More than 5 million Americans are living with Alzheimer’s. By 2050, this number could reach 16 million. Clairvoyant Networks chose AT&T to provide connectivity to its new line of caregiver solutions, Theora Care. The Theora Care products offer peace-of-mind to family and professional caregivers allowing them to locate and connect with loved ones and helping those experiencing cognitive issues to live independently longer.
A wristwatch-style smart wearable device with a smartphone application provides a two-way communications system between wearer and caregiver. The solution provides caregiver alerts when the wearer strays from “safe zones” that are set up in the app.
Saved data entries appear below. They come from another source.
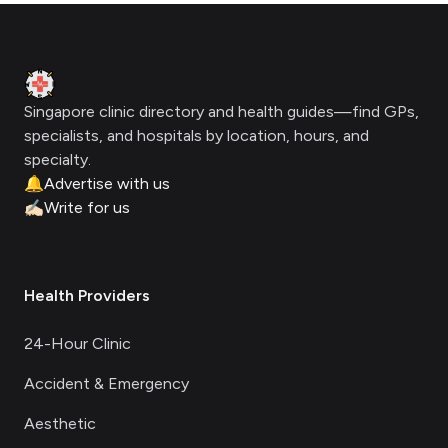
Footer
Clinic Geek
Singapore clinic directory and health guides—find GPs,
specialists, and hospitals by location, hours, and
specialty.
🔔
Advertise with us
✍🏻
Write for us
Health Providers
24-Hour Clinic
Accident & Emergency
Aesthetic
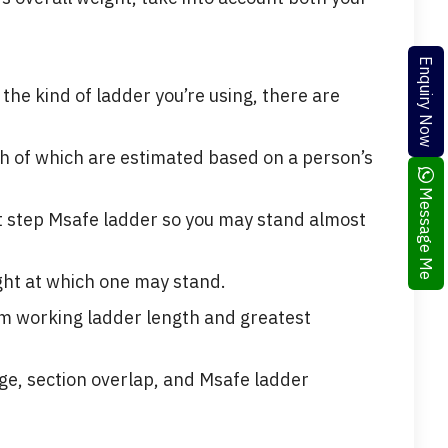
Enquiry Now
the kind of ladder you’re using, there are
h of which are estimated based on a person’s
Message Me
ot step Msafe ladder so you may stand almost
ght at which one may stand.
um working ladder length and greatest
age, section overlap, and Msafe ladder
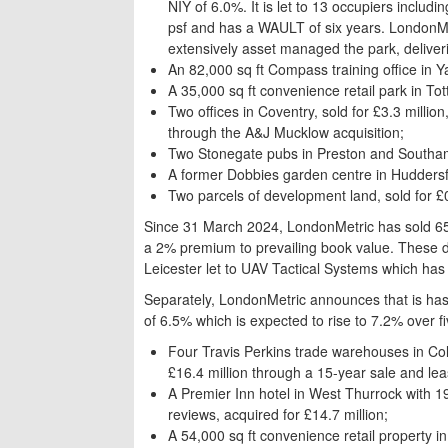
NIY of 6.0%. It is let to 13 occupiers inclu
psf and has a WAULT of six years. LondonMet
extensively asset managed the park, deliveri
An 82,000 sq ft Compass training office in Yar
A 35,000 sq ft convenience retail park in Tott
Two offices in Coventry, sold for £3.3 millio
through the A&J Mucklow acquisition;
Two Stonegate pubs in Preston and Southamp
A former Dobbies garden centre in Huddersfie
Two parcels of development land, sold for £0
Since 31 March 2024, LondonMetric has sold 65 
a 2% premium to prevailing book value. These di
Leicester let to UAV Tactical Systems which ha
Separately, LondonMetric announces that is has 
of 6.5% which is expected to rise to 7.2% over f
Four Travis Perkins trade warehouses in Col
£16.4 million through a 15-year sale and le
A Premier Inn hotel in West Thurrock with 19
reviews, acquired for £14.7 million;
A 54,000 sq ft convenience retail property in 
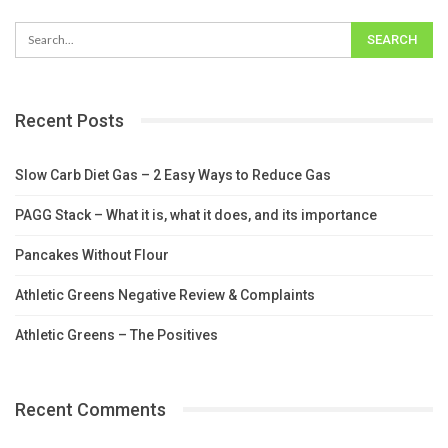
Recent Posts
Slow Carb Diet Gas – 2 Easy Ways to Reduce Gas
PAGG Stack – What it is, what it does, and its importance
Pancakes Without Flour
Athletic Greens Negative Review & Complaints
Athletic Greens – The Positives
Recent Comments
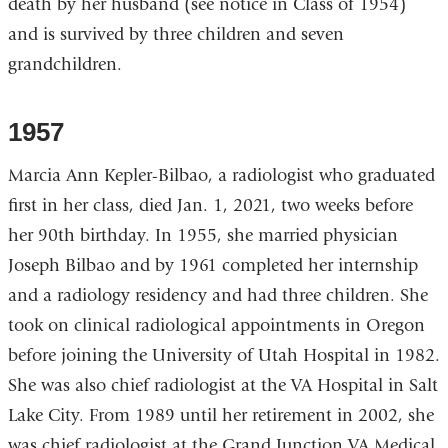
death by her husband (see notice in Class of 1954)
and is survived by three children and seven
grandchildren.
1957
Marcia Ann Kepler-Bilbao, a radiologist who graduated
first in her class, died Jan. 1, 2021, two weeks before
her 90th birthday. In 1955, she married physician
Joseph Bilbao and by 1961 completed her internship
and a radiology residency and had three children. She
took on clinical radiological appointments in Oregon
before joining the University of Utah Hospital in 1982.
She was also chief radiologist at the VA Hospital in Salt
Lake City. From 1989 until her retirement in 2002, she
was chief radiologist at the Grand Junction VA Medical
People with conditions such as Alzheimer’s, Dementia, Autism Spectrum Disorder and Parkinson’s disease can thus live with more independence.
With six out of 10 people living with dementia or Alzheimer’s wandering, Theora Care enables family and professional caregivers to not only locate a wandering loved one quicker, but also to directly communicate with them until the caregiver, or outside help can arrive.
Personal healthcare companions
Keeping patients engaged in their treatments and helping them overcome social isolation from chronic diseases are key aspects of healthcare. This is why Catalia Health developed the Mabu Robot. Mabu was designed to help patients with the myriad challenges of chronic disease management, particularly elderly patients.
The robotic care management platform learns about each patient’s personality, interests, and treatment challenges over time. This enables Mabu to create conversations that are tailored to each patient and that resonate with their unique personality and circumstances. Unlike apps that are usually used for only a short period of time, patients continue to use the Mabu personal healthcare companion. This allows Mabu to have conversations with patients every day to assist with the management of their treatment while gathering data about their progress.
Thanks to advances in technology, connected health IoT devices can be life-changing, especially for seniors. The work AT&T is doing with our customers and other industry leaders – as we help bring innovations to market that allow older adults to live their lives to the fullest potential – truly demonstrate the power of IoT for Good.